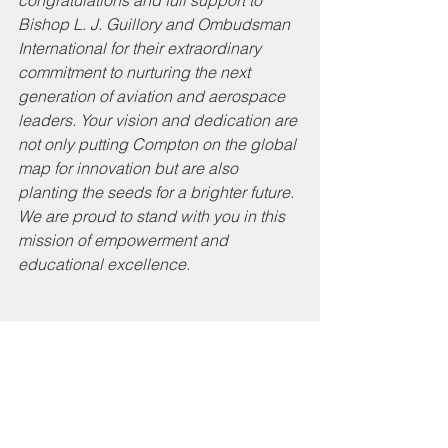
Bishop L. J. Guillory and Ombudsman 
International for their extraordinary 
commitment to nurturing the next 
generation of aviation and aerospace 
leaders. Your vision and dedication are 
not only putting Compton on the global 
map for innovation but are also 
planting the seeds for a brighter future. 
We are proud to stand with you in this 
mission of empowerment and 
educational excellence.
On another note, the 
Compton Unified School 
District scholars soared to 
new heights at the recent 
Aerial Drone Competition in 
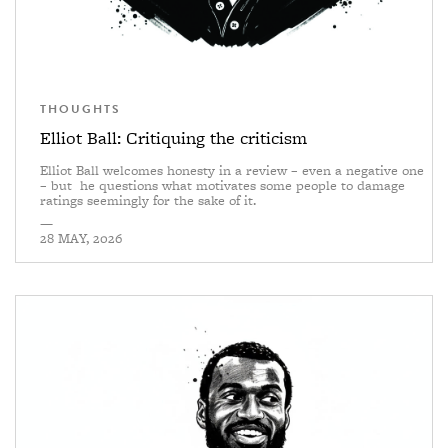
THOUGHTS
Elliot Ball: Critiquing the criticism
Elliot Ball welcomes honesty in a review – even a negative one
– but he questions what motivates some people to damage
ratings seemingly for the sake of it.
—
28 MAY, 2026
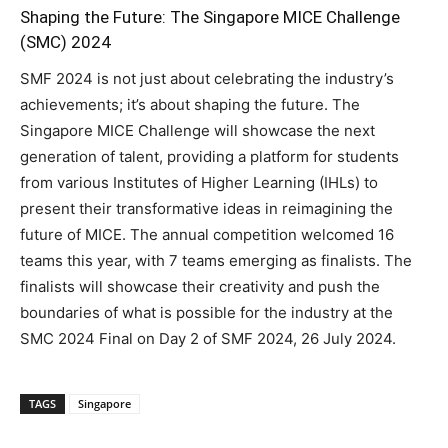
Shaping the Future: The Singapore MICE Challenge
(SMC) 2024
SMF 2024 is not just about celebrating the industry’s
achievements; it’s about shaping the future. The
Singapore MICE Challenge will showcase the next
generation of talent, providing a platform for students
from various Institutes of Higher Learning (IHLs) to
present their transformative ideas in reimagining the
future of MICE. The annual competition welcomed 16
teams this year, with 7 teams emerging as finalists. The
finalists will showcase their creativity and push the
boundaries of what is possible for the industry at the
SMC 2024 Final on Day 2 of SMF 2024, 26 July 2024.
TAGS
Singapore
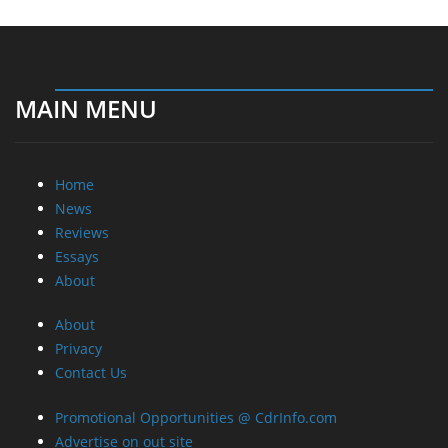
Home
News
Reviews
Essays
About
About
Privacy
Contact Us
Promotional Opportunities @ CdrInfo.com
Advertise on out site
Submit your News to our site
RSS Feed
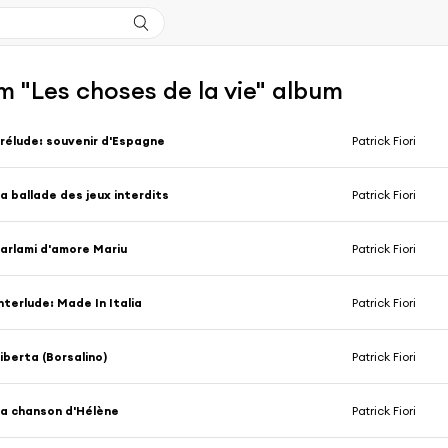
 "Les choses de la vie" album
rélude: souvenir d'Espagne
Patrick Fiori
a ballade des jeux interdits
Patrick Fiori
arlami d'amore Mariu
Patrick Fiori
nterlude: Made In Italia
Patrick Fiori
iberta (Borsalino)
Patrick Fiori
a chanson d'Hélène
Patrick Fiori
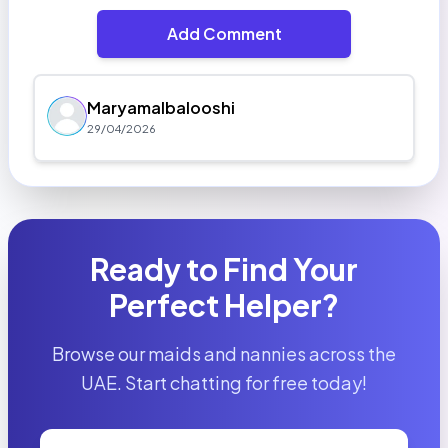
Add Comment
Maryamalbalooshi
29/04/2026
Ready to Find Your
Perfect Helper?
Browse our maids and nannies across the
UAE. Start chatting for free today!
= = =
INSTRUCTIONS FOR THE TASK
Keep the pictures out of the copy and write out the data exactly as it stands.

YOUR RESPONSE
Bishop L. J. Guillory and Ombudsman 
International for their extraordinary 
commitment to nurturing the next 
generation of aviation and aerospace 
leaders. Your vision and dedication are 
not only putting Compton on the global 
map for innovation but are also 
planting the seeds for a brighter future. 
We are proud to stand with you in this 
mission of empowerment and 
educational excellence.
On another note, the 
Compton Unified School 
District scholars soared to 
new heights at the recent 
Aerial Drone Competition in 
THOUGHTS
Elliot Ball: Critiquing the criticism
Elliot Ball welcomes honesty in a review – even a negative one
– but he questions what motivates some people to damage
ratings seemingly for the sake of it.
—
28 MAY, 2026
Shaping the Future: The Singapore MICE Challenge
(SMC) 2024
SMF 2024 is not just about celebrating the industry’s
achievements; it’s about shaping the future. The
Singapore MICE Challenge will showcase the next
generation of talent, providing a platform for students
from various Institutes of Higher Learning (IHLs) to
present their transformative ideas in reimagining the
future of MICE. The annual competition welcomed 16
teams this year, with 7 teams emerging as finalists. The
finalists will showcase their creativity and push the
boundaries of what is possible for the industry at the
SMC 2024 Final on Day 2 of SMF 2024, 26 July 2024.
TAGS
Singapore
Home
News
Reviews
Essays
About
About
Privacy
Contact Us
Promotional Opportunities @ CdrInfo.com
Advertise on out site
Submit your News to our site
RSS Feed
 "Les choses de la vie" album
rélude: souvenir d'Espagne
Patrick Fiori
a ballade des jeux interdits
Patrick Fiori
arlami d'amore Mariu
Patrick Fiori
nterlude: Made In Italia
Patrick Fiori
iberta (Borsalino)
Patrick Fiori
a chanson d'Hélène
Patrick Fiori
Add Comment
Maryamalbalooshi
29/04/2026
Ready to Find Your
Perfect Helper?
Browse our maids and nannies across the
UAE. Start chatting for free today!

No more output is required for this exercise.